NYC mayor Bill de Blasio won’t commit to firing all the officers involved in Eric Garner’s death

Impact

Eric Garner’s mother Gwen Carr said she was “not satisfied” with the response New York City mayor Bill De Blasio gave her Wednesday night about punishing not just one, but all of the officers involved in the chokehold death of her son four years ago.

“Would you agree to holding all of these officers accountable for their wrongdoing that day?” Carr asked De Blasio in person Wednesday night, according to the New York Daily News. “It’s been four years since my son’s murder and it’s been very hard on me and my family, but it seems like the administration is blocking the accountability for the, you know, for the justice for my son and this just makes the four years worse for me.”

De Blasio didn’t know Carr would be in attendance Wednesday night at a Staten Island town hall where she posed that simple question to the him during an audience Q&A session, according to a staffer working for Progressive Cities, the a consulting firm working with the organization that helped arranged Carr’s Thursday afternoon press conference.

Chauncey Alcorn/Mic

“He just didn’t answer my question,” Carr said of the Democratic mayor during the press conference in Manhattan.

Only NYPD Sgt. Kizzy Adonis and Officer Daniel Pantaleo have been officially accused of any wrongdoing for their role in the Garner tragedy, even though at least five other officers were involved in pinning the Staten Island father of five to the concrete on July 17, 2014. De Blasio, who was first elected in 2009 with overwhelming support from New York’s African-American community, didn’t sugar coat his response.

“I don’t think what I’m going to say is going to satisfy you, but I want to just tell you straight up, I have a lot of respect for you,” he said before telling Carr only Adonis and Pantaleo will face potential disciplinary action for her son’s death, according to the Daily News. “That is the decision that came out of a previous review of the situation and I know you disagree with that, but I want to be straightforward.”

The mayor recently blamed the U.S. Justice Department for the four-year delay in accountability for Garner’s chokehold death, telling NY1 Inside City Hall host Errol Louis the department asked the city not to act on the Garner case until their own civil rights investigation was finished. On July 19, the NYPD announced the city won’t wait any longer to proceed with an internal disciplinary trial against Adonis, the black woman who was in command at the scene when other officers choked Eric Garner to death. Adonis never laid a hand on Garner that day, but in 2016, the NYPD charged her with “failure to supervise” for what happened to Garner.

Disciplinary charges against Pantaleo aren’t being brought by the NYPD, but rather the city’s Civilian Complaint Review Board, which recommended punishing Pantaleo back in 2017. In December 2014, a Staten Island grand jury voted not to indict Pantaleo for killing Garner.
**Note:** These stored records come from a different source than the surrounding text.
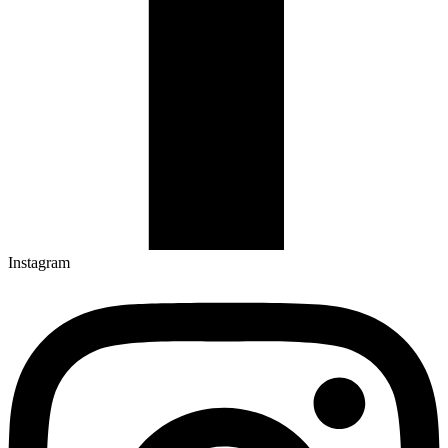
Instagram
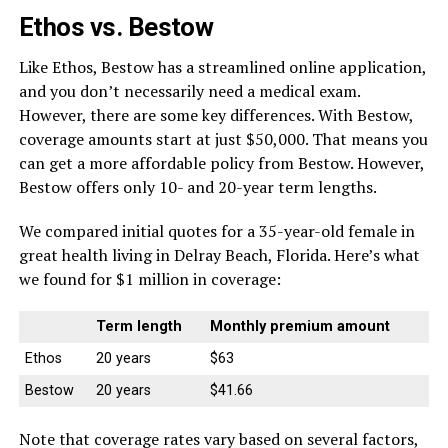
Ethos vs. Bestow
Like Ethos, Bestow has a streamlined online application,
and you don’t necessarily need a medical exam.
However, there are some key differences. With Bestow,
coverage amounts start at just $50,000. That means you
can get a more affordable policy from Bestow. However,
Bestow offers only 10- and 20-year term lengths.
We compared initial quotes for a 35-year-old female in
great health living in Delray Beach, Florida. Here’s what
we found for $1 million in coverage:
Term length
Monthly premium amount
Ethos
20 years
$63
Bestow
20 years
$41.66
Note that coverage rates vary based on several factors,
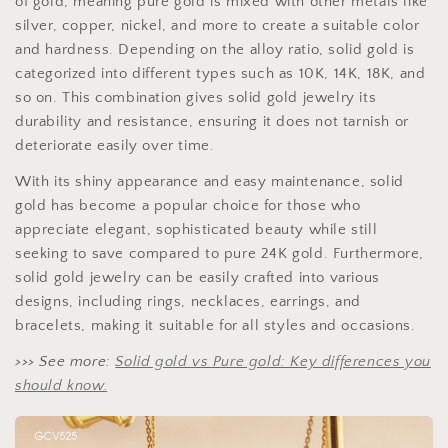
of gold, meaning pure gold is mixed with other metals like
silver, copper, nickel, and more to create a suitable color
and hardness. Depending on the alloy ratio, solid gold is
categorized into different types such as 10K, 14K, 18K, and
so on. This combination gives solid gold jewelry its
durability and resistance, ensuring it does not tarnish or
deteriorate easily over time.
With its shiny appearance and easy maintenance, solid
gold has become a popular choice for those who
appreciate elegant, sophisticated beauty while still
seeking to save compared to pure 24K gold. Furthermore,
solid gold jewelry can be easily crafted into various
designs, including rings, necklaces, earrings, and
bracelets, making it suitable for all styles and occasions.
>>> See more:
Solid gold vs Pure gold: Key differences you
should know.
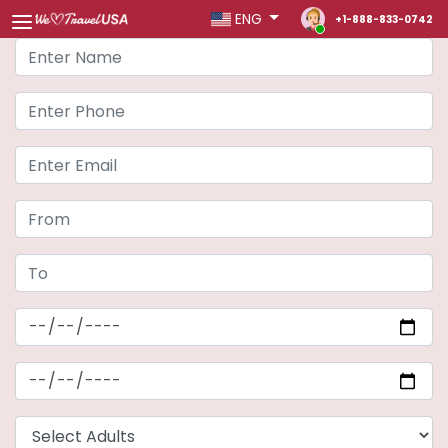
ENG
+1-888-833-0742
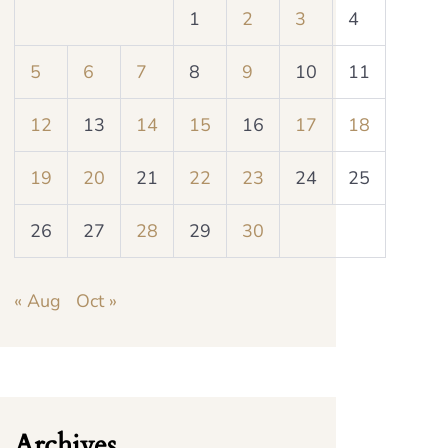
1
2
3
4
5
6
7
8
9
10
11
12
13
14
15
16
17
18
19
20
21
22
23
24
25
26
27
28
29
30
« Aug
Oct »
Archives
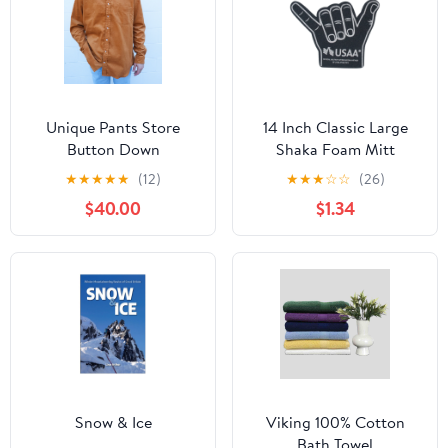
Unique Pants Store
14 Inch Classic Large
Button Down
Shaka Foam Mitt
(Q901532)
★
★
★
★
★
(12)
★
★
★
☆
☆
(26)
$40.00
$1.34
Snow & Ice
Viking 100% Cotton
Bath Towel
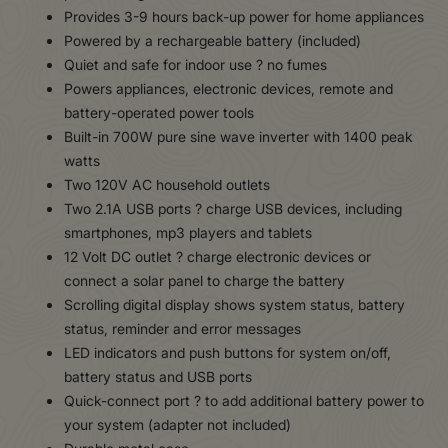
Provides 3-9 hours back-up power for home appliances
Powered by a rechargeable battery (included)
Quiet and safe for indoor use ? no fumes
Powers appliances, electronic devices, remote and
battery-operated power tools
Built-in 700W pure sine wave inverter with 1400 peak
watts
Two 120V AC household outlets
Two 2.1A USB ports ? charge USB devices, including
smartphones, mp3 players and tablets
12 Volt DC outlet ? charge electronic devices or
connect a solar panel to charge the battery
Scrolling digital display shows system status, battery
status, reminder and error messages
LED indicators and push buttons for system on/off,
battery status and USB ports
Quick-connect port ? to add additional battery power to
your system (adapter not included)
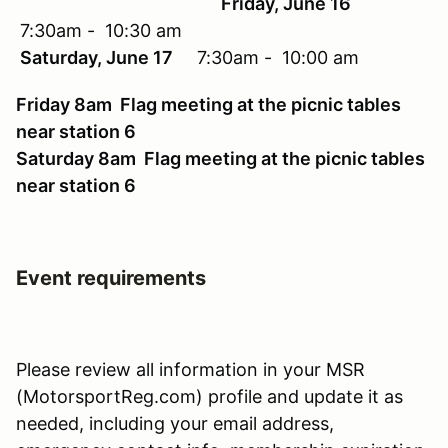
Friday, June 16
7:30am - 10:30 am
Saturday, June 17
7:30am - 10:00 am
Friday 8am Flag meeting at the picnic tables
near station 6
Saturday 8am Flag meeting at the picnic tables
near station 6
Event requirements
Please review all information in your MSR
(MotorsportReg.com) profile and update it as
needed, including your email address,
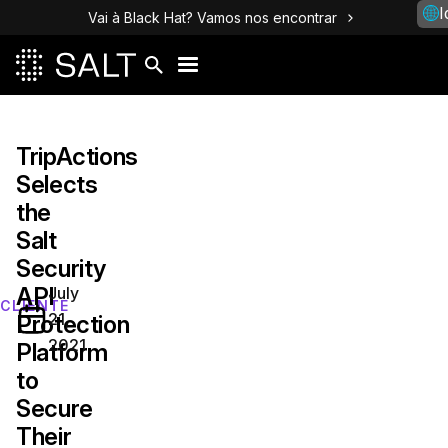
I
Vai à Black Hat? Vamos nos encontrar
TripActions‌
‌Selects‌
‌the
Salt
Security
API
July
CLIENTE
21,
Protection
2021
Platform
to
Secure
Their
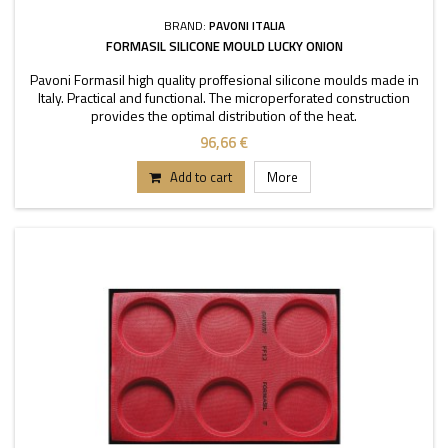
BRAND:
PAVONI ITALIA
FORMASIL SILICONE MOULD LUCKY ONION
Pavoni Formasil high quality proffesional silicone moulds made in
Italy. Practical and functional. The microperforated construction
provides the optimal distribution of the heat.
96,66 €
Add to cart
More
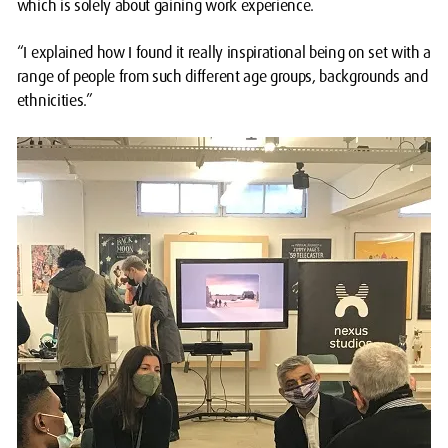
which is solely about gaining work experience.
“I explained how I found it really inspirational being on set with a
range of people from such different age groups, backgrounds and
ethnicities.”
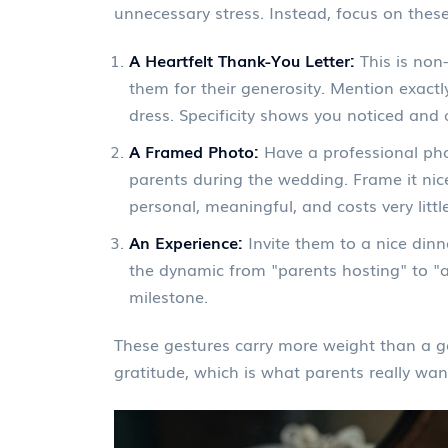
unnecessary stress. Instead, focus on these
A Heartfelt Thank-You Letter:
This is non-
them for their generosity. Mention exactl
dress. Specificity shows you noticed and 
A Framed Photo:
Have a professional pho
parents during the wedding. Frame it nice
personal, meaningful, and costs very little
An Experience:
Invite them to a nice dinne
the dynamic from "parents hosting" to "ad
milestone.
These gestures carry more weight than a ge
gratitude, which is what parents really wan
In August 2014, a city coroner who examined Garner’s body ruled his death a homicide due to asphyxiation, which was caused not only by Pantaleo’s chokehold, but also “the compression of [Garner’s] chest and prone positioning during physical restraint by police,” according to Time.

On Thursday, Garner’s supporters characterized De Blasio as a political coward, calling him an “opportunist.”

“All he does ever since the NYPD turned their backs on him is kiss their ass,” Loyda Colon, co-director of the Justice Committee, which organized Carr’s Thursday afternoon press conference, said in an interview with Mic.

Before speaking at her press conference, Carr attended a hearing with the CCRB where officials discussed proceeding with their NYPD prosecution against Pantaleo. There’s no guarantee that the CCRB will prove the officer committed any wrongdoing that day, which would mean Pantaleo could keep his desk job, for which he was paid $120,000 in 2016.

Joo-Hyun Kang of Communities United for Police Reform, who participated in the CCRB hearing, said CCRB attorneys can’t prosecute the other officers involved in Garner’s death.

“The CCRB only has authority over certain kinds of misconduct,” she said. Carr had no comment on why Adonis is the only officer the NYPD has sought disciplinary action against.

Colon said the decision to only charge Adonis may be racially and politically motivated.

“It’s suspect, right?” Colon said. “It’s easy to see that the black woman who was there that day is the one they go after when everyone else who was piled on top of Eric Garner didn’t get charged.”